===========================================================================
                           ICFP 2010 Review #78A
                 Updated Tuesday 18 May 2010 4:42:08pm EDT
---------------------------------------------------------------------------
     Paper #78: Regular, shape-polymorphic, parallel arrays in Haskell
---------------------------------------------------------------------------

                      Overall merit: B. OK paper, but I will not champion
                                        it.
                          Expertise: Y. I am knowledgeable in the area,
                                        though not an expert.

                         ===== Paper summary =====

This paper presents a Haskell library called Repa, for parallel
arrays.
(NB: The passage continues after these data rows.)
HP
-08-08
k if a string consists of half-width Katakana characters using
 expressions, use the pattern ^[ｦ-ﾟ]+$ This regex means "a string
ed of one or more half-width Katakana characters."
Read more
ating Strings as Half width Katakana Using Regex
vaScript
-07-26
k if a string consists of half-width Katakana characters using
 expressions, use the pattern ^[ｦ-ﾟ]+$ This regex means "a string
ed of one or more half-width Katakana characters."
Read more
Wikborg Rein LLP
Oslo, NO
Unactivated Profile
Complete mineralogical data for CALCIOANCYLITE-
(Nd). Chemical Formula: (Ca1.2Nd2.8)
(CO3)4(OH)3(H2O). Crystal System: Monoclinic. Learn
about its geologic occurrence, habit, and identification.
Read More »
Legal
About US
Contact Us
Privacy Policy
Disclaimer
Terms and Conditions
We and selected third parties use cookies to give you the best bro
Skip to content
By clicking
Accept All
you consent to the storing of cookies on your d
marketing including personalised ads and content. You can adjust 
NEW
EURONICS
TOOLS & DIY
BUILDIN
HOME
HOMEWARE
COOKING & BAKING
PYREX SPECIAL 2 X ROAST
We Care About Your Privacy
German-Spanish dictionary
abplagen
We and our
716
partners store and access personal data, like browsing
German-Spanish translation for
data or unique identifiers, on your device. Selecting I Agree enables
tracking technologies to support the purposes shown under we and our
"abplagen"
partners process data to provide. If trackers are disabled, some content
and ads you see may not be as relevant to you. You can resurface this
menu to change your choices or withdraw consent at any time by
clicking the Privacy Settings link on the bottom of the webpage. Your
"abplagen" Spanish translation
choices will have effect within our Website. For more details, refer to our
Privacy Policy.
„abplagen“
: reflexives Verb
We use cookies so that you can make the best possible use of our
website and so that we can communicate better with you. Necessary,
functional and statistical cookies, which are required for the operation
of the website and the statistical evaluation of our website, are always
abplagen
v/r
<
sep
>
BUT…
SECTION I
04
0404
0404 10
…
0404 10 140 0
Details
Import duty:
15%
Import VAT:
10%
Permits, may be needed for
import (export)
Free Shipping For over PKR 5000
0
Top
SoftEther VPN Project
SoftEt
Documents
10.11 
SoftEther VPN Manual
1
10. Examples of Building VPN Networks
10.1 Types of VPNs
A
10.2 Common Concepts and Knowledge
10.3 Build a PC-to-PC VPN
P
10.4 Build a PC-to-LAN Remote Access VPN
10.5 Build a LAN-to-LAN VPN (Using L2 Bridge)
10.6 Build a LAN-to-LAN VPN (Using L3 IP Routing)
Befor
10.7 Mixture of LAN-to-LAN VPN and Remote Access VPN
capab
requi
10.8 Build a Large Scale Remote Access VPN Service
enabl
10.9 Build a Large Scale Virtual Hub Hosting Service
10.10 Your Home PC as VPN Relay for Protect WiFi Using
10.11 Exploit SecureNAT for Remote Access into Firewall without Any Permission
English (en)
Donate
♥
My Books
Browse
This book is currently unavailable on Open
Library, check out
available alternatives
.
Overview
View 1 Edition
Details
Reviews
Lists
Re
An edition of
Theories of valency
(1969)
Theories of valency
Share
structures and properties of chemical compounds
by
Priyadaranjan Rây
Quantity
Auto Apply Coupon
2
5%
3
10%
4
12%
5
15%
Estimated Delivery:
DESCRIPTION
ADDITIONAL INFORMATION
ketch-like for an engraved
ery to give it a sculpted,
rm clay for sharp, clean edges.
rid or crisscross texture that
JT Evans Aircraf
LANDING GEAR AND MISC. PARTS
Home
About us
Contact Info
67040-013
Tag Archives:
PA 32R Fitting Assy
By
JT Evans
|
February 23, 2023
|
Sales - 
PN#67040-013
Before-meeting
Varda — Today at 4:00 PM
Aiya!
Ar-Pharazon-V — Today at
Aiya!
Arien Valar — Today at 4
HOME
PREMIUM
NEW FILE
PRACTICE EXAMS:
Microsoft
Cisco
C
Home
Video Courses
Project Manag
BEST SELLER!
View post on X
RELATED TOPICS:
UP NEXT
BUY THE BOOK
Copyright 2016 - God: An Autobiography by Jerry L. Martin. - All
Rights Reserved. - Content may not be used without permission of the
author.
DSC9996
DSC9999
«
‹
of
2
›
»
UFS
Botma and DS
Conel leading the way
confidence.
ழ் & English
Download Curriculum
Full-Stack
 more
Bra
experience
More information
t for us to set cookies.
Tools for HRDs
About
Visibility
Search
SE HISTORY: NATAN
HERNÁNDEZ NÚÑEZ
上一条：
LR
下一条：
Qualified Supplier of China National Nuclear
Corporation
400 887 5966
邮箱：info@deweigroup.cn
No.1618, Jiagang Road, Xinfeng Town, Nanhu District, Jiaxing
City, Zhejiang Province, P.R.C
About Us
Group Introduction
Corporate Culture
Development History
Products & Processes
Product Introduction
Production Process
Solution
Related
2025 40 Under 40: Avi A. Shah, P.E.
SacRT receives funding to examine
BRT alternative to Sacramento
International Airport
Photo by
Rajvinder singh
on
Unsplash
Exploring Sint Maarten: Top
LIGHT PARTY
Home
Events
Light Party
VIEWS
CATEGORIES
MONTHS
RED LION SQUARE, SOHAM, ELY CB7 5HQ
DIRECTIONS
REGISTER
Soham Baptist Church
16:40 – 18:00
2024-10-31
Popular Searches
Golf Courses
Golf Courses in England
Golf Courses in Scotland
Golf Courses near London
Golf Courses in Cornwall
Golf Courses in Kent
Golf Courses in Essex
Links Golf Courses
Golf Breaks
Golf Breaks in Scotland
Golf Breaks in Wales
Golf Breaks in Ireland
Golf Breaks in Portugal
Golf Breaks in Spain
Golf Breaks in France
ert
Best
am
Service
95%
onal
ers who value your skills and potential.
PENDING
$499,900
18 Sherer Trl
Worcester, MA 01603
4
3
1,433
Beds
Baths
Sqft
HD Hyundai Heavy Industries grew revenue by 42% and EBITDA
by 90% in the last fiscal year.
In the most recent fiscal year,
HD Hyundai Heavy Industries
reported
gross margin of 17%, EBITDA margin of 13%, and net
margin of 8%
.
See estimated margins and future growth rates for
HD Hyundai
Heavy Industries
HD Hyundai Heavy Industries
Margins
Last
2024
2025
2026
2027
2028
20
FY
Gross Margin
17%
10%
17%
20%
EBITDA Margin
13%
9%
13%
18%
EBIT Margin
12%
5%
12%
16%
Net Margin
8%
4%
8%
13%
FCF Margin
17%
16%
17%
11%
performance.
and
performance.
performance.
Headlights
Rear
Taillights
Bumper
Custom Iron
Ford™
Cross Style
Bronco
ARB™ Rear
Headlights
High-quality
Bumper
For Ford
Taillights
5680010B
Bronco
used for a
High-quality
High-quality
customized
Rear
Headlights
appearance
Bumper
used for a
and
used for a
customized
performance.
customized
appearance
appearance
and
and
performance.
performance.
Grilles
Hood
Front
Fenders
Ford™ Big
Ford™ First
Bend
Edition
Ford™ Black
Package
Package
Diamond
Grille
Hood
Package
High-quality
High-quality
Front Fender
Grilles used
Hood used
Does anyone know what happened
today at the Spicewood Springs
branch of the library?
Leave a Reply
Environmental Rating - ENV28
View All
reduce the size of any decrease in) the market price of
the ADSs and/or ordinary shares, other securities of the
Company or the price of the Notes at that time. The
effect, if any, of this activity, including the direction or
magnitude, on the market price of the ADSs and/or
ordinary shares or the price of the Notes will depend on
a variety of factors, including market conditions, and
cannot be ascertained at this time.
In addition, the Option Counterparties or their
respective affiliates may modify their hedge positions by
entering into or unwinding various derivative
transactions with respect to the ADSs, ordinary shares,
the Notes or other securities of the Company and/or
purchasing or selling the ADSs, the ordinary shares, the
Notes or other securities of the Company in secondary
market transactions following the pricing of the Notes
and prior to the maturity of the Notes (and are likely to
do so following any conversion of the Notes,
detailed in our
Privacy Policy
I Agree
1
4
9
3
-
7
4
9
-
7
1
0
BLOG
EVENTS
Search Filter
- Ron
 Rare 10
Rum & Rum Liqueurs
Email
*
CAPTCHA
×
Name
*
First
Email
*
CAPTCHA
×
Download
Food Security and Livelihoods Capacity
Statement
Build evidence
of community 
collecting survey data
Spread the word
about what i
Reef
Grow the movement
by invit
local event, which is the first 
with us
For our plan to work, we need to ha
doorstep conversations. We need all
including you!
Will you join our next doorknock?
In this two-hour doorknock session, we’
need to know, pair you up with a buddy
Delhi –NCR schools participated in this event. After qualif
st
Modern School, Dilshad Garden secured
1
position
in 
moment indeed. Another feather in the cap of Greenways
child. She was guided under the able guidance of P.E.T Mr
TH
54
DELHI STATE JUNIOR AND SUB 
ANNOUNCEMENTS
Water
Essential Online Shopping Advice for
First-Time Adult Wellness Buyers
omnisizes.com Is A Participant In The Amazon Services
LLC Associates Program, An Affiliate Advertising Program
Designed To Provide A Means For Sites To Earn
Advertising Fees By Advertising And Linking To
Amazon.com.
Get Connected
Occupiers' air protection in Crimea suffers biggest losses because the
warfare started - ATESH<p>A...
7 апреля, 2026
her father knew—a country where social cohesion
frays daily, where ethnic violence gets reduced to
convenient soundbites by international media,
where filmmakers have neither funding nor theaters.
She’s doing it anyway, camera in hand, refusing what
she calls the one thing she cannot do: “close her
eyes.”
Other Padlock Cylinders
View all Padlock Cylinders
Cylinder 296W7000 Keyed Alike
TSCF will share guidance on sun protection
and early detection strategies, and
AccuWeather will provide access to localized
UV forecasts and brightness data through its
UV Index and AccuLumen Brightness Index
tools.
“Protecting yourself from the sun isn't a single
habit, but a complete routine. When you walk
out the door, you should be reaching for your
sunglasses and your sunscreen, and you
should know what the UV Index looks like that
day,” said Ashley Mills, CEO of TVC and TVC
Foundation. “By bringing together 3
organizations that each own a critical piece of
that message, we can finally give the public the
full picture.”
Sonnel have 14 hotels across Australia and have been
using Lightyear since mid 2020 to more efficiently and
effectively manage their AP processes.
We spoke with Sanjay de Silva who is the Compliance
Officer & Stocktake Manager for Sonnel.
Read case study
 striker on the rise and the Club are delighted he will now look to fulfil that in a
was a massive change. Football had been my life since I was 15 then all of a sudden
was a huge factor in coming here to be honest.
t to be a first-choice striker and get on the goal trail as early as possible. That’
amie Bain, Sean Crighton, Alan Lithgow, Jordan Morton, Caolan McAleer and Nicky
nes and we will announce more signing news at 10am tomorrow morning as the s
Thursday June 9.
The approach is purely functional, supports shape polymorphism
(same code can operate on arrays of different dimensions), and
supports implicit parallel execution.  Parallelism comes from a
delayed array representation where forcing/requesting one element
forces computation of all elements of the array in parallel.  A
performance evaluation of the library is also provided.

                ===== Paper strengths and weaknesses =====

Strengths: 

-- Nice use of shape polymorphism and laziness in providing parallel
operations on arrays.

-- An implementation some experimental results.

Weaknesses:
-- No major conceptual improvement of the state of the art

-- Not clear if the approach is flexible enough to provide support for
   more complex matrix calculations, e.g., can Strassen's matrix
   multiply be implemented?  How general is the approach? 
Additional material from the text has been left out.